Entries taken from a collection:

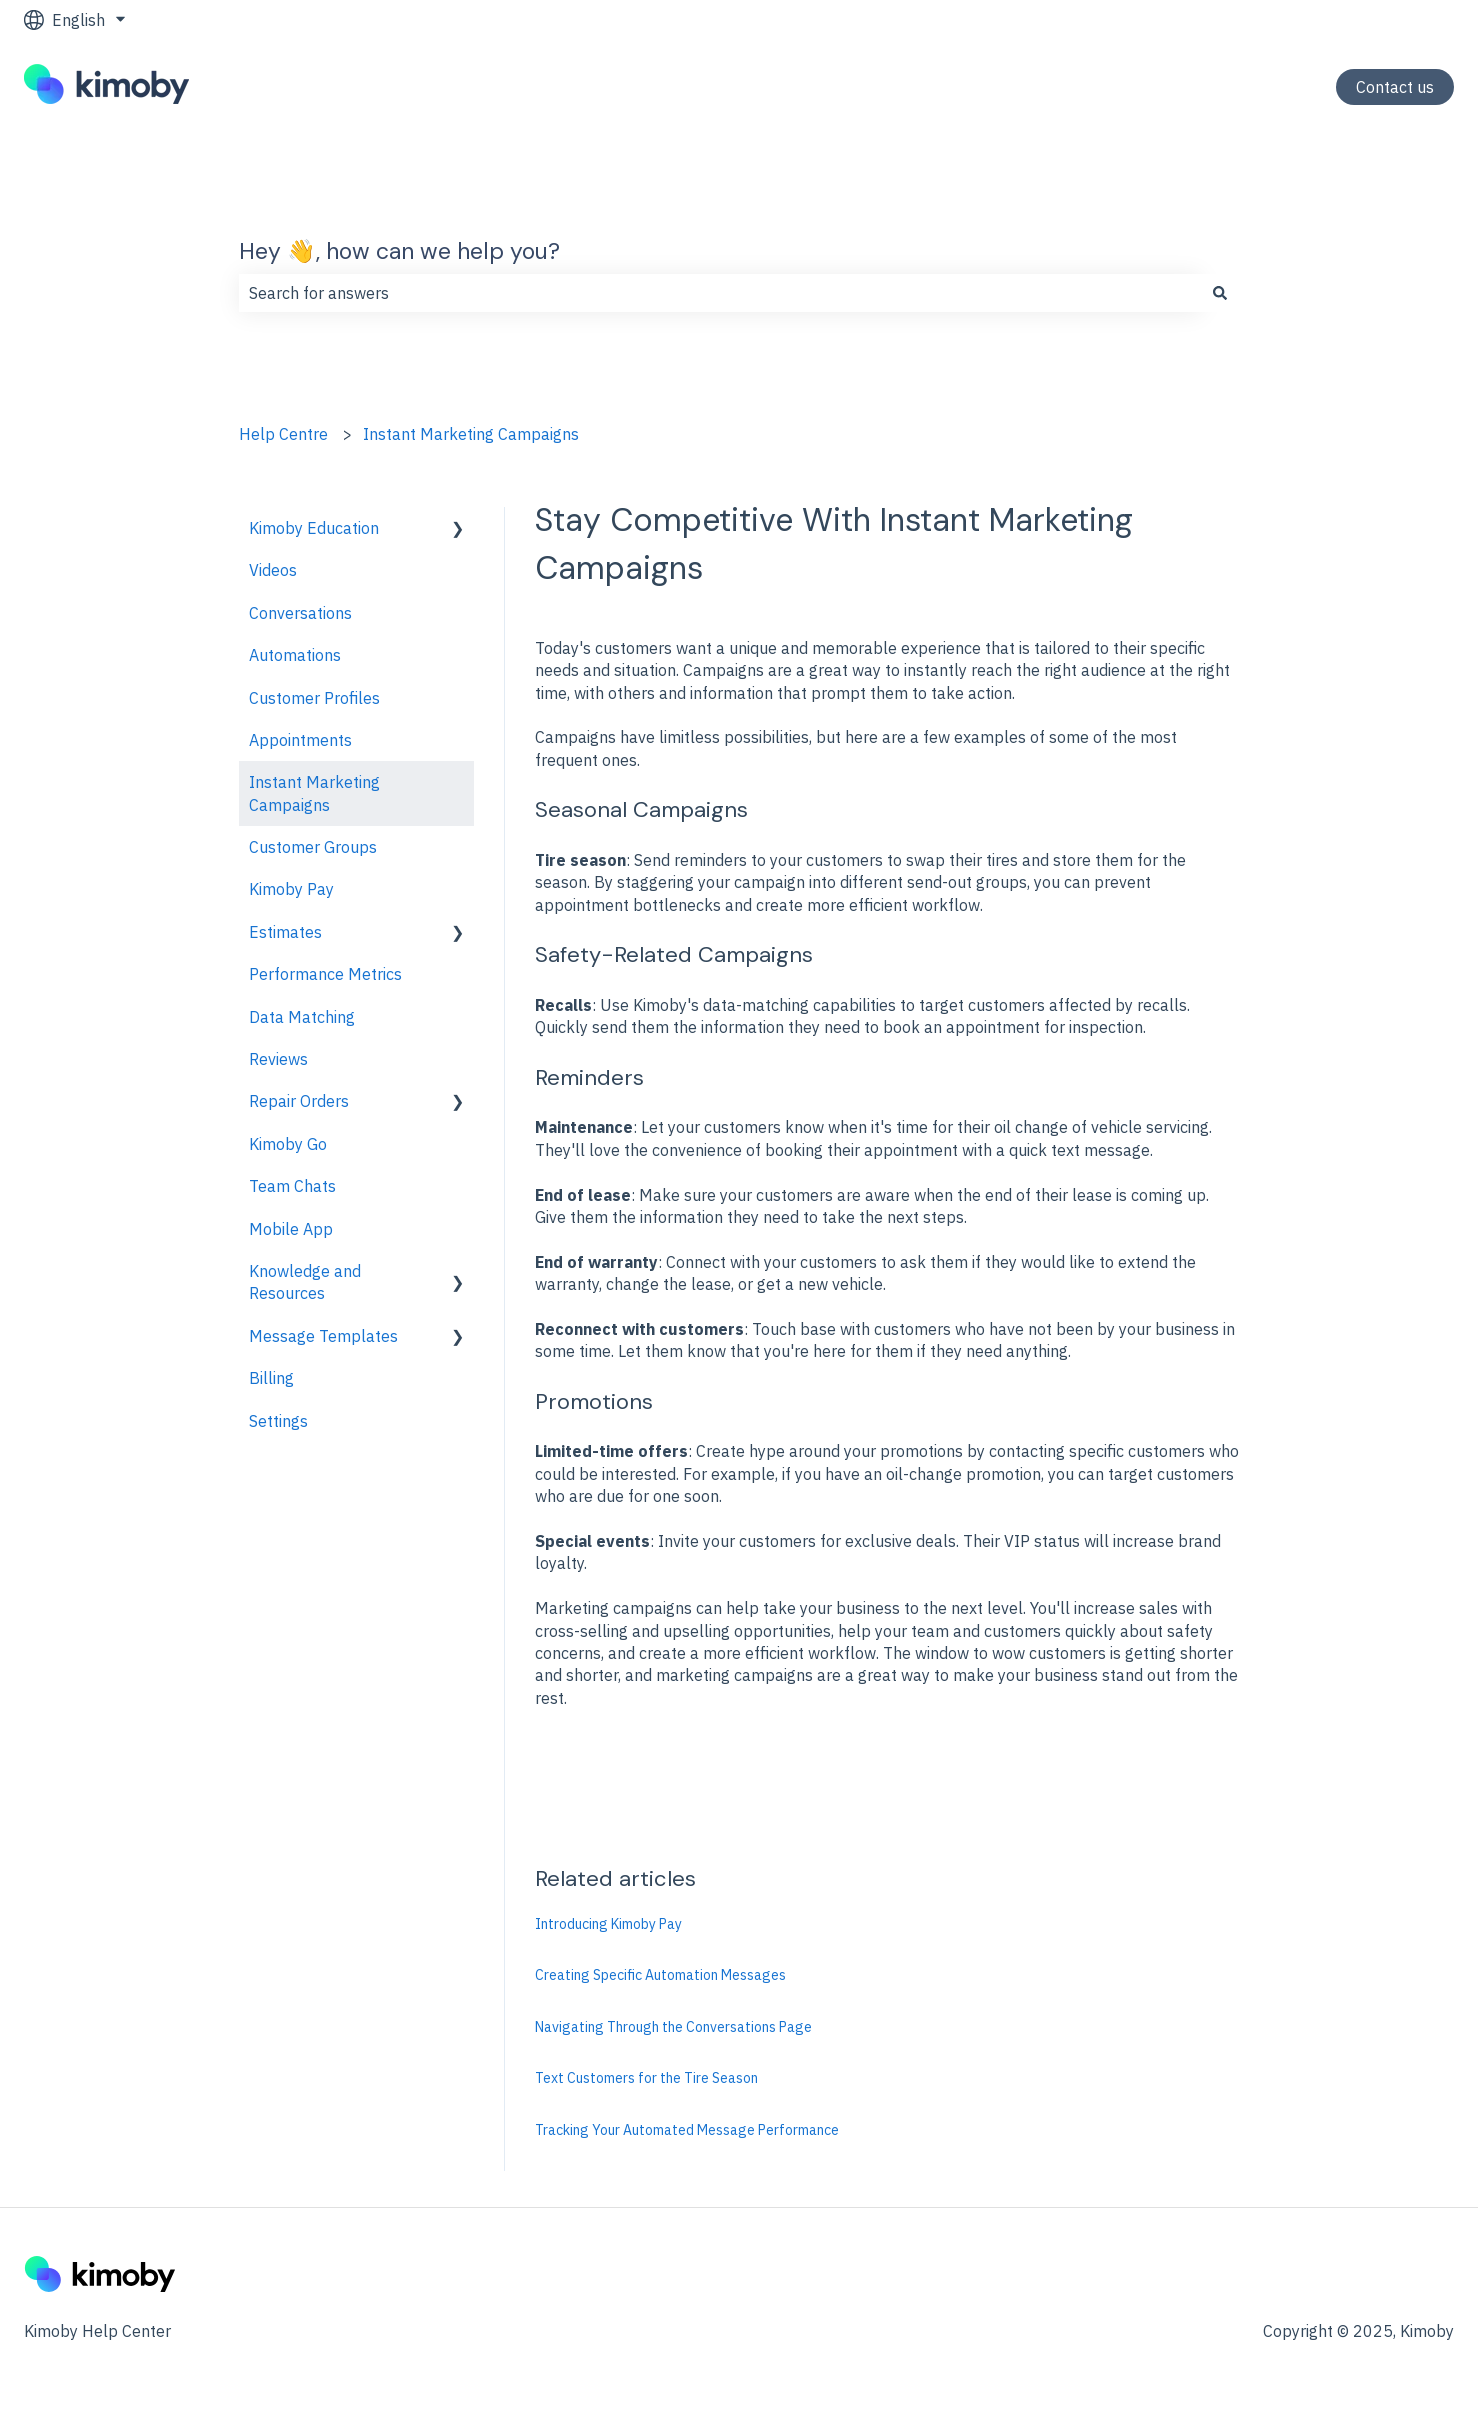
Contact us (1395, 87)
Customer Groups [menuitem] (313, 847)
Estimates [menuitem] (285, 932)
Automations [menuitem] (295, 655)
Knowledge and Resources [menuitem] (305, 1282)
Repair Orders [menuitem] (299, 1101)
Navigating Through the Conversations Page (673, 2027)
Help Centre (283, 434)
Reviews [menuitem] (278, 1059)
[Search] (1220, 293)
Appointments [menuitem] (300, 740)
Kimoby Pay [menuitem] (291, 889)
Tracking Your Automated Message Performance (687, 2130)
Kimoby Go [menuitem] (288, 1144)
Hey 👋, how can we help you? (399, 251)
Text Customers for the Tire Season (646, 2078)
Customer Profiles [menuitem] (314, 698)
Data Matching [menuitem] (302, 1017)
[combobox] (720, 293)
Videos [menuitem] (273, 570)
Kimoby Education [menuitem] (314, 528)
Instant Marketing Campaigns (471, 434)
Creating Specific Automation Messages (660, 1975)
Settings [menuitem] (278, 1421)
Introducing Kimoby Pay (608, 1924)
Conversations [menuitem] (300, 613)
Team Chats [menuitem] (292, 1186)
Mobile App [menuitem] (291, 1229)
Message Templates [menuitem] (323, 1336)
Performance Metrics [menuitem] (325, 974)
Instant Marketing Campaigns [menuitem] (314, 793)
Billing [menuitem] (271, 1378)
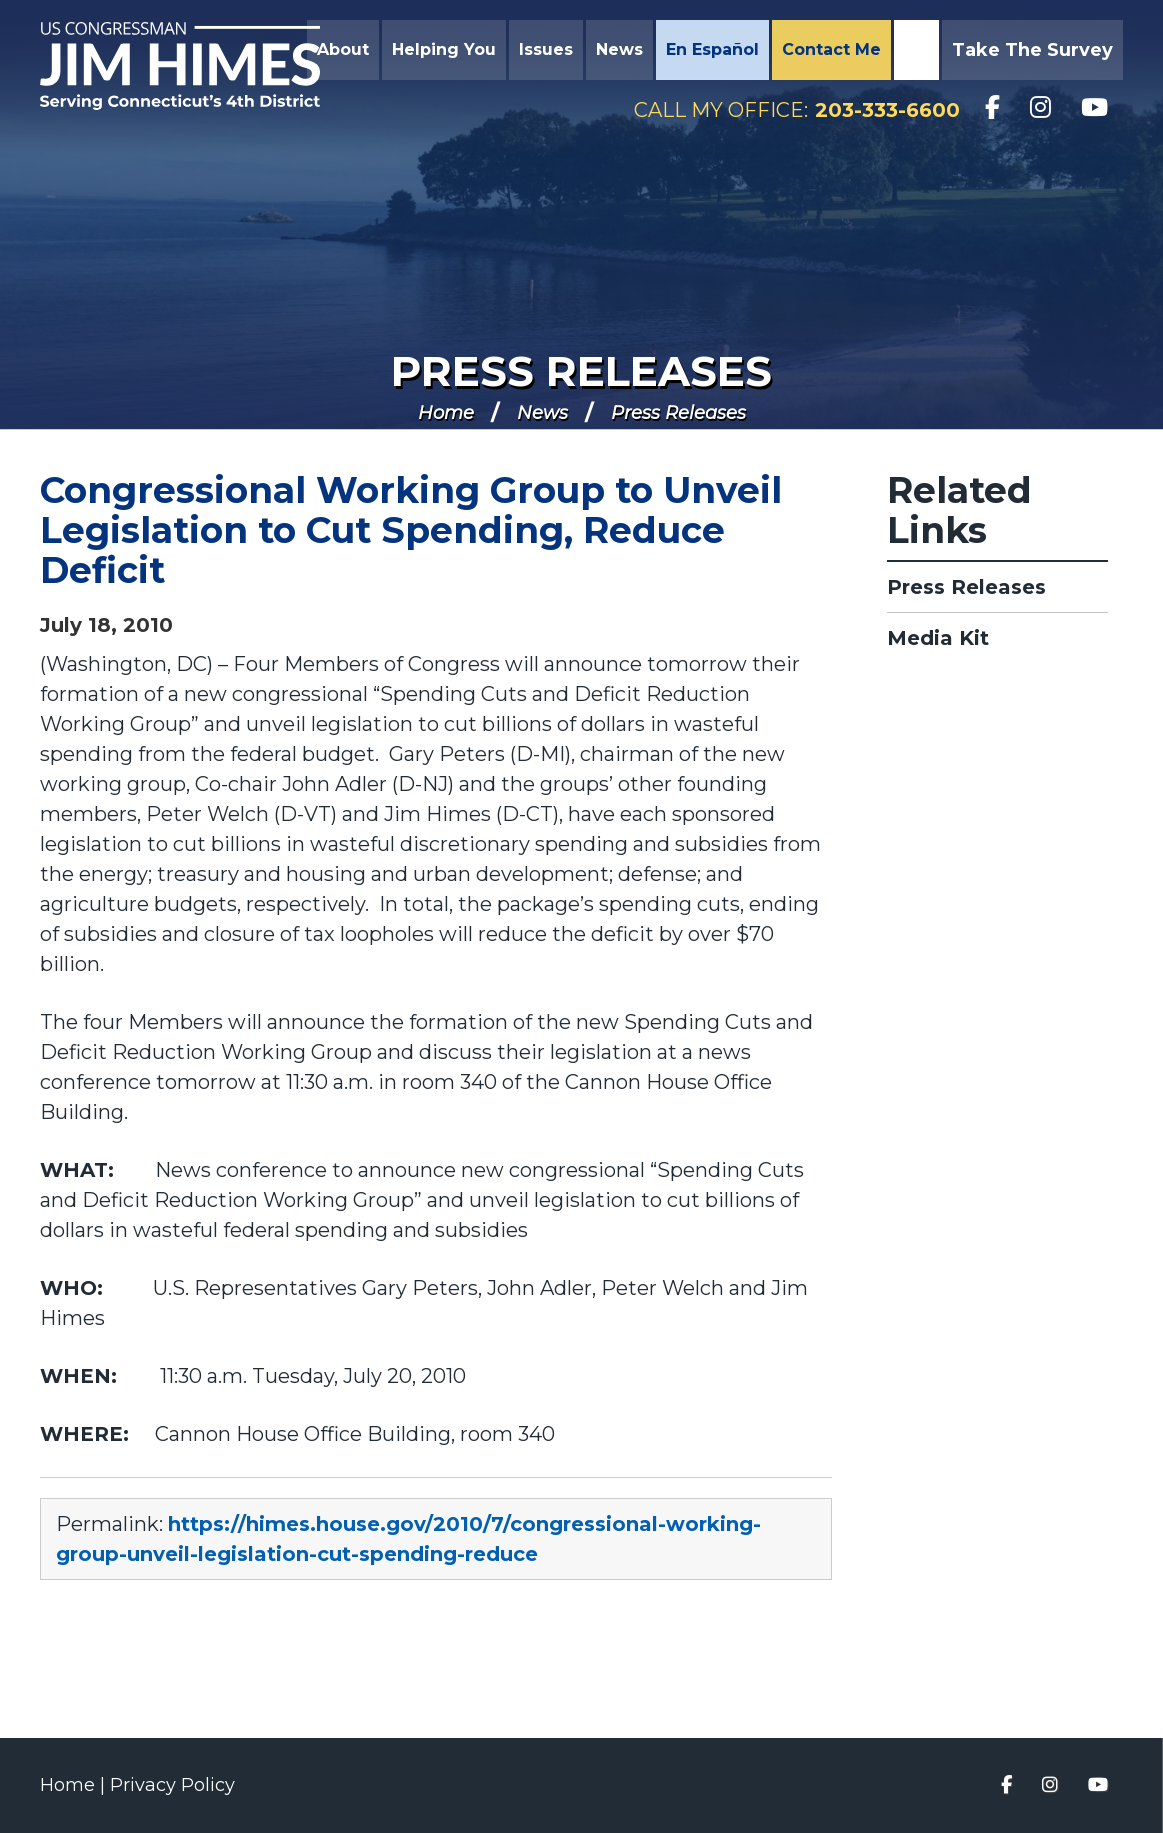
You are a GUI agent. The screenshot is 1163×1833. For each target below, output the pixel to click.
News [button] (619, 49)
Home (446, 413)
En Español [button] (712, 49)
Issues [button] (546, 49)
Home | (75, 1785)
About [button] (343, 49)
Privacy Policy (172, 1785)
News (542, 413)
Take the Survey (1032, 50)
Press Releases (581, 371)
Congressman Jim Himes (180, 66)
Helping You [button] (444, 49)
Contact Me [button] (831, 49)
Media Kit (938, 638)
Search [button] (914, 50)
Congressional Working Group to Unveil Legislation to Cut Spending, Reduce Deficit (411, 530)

Work instruction
Find every line in the records above that holds the word "Campaigns", and copy each one.

Reply
Instant Marketing Campaigns (471, 434)
Instant Marketing Campaigns [menuitem] (314, 793)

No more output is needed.